Is there a way to graphically imagine smash product of two topological spaces?
To eloborate on what Arnav Tripathy said in a comment: if $X$ and $Y$ are compact, then $X \wedge Y$ is the one-point compactification of $(X \setminus \{x_0\}) \times (Y \setminus \{y_0\})$.
Here's a picture of a smash product that I drew for this talk, as far as I can tell it's what "Qfwfq" is describing in the middle paragraph.
As far as I remember, the smash product $X\wedge Y$ of two (pointed) spaces $(X,x_0)$ and $(Y,y_0)$ is obtained by taking the product of the two spaces $X\times Y$ and collapsing both the vertical "line" $\{x_0\}\times Y$ and the horizontal "line" $X\times\{y_0\}$ to a point.
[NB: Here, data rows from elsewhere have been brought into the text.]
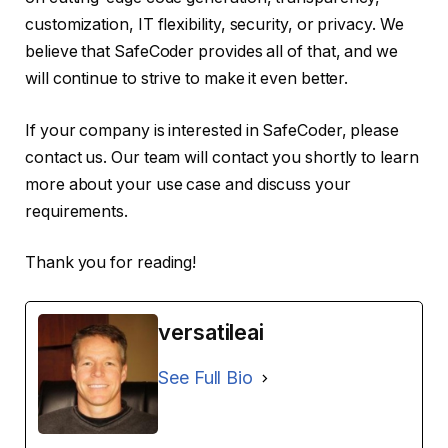
customization, IT flexibility, security, or privacy. We
believe that SafeCoder provides all of that, and we
will continue to strive to make it even better.
If your company is interested in SafeCoder, please
contact us. Our team will contact you shortly to learn
more about your use case and discuss your
requirements.
Thank you for reading!
versatileai
See Full Bio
So, if you (very loosely) imagine $X$ and $Y$ as segments, you can imagine $X\wedge Y$ as a square handkerchief which is shrinked along the central vertical and horizontal line, and the result is four "overhangs" coming out from the base point. [Of course the 4 overhangs are just an "artefact" of your simplified mental picture of the spaces $X$ and $Y$ as segments, it's not something general!]
Was I "graphical" enough? :)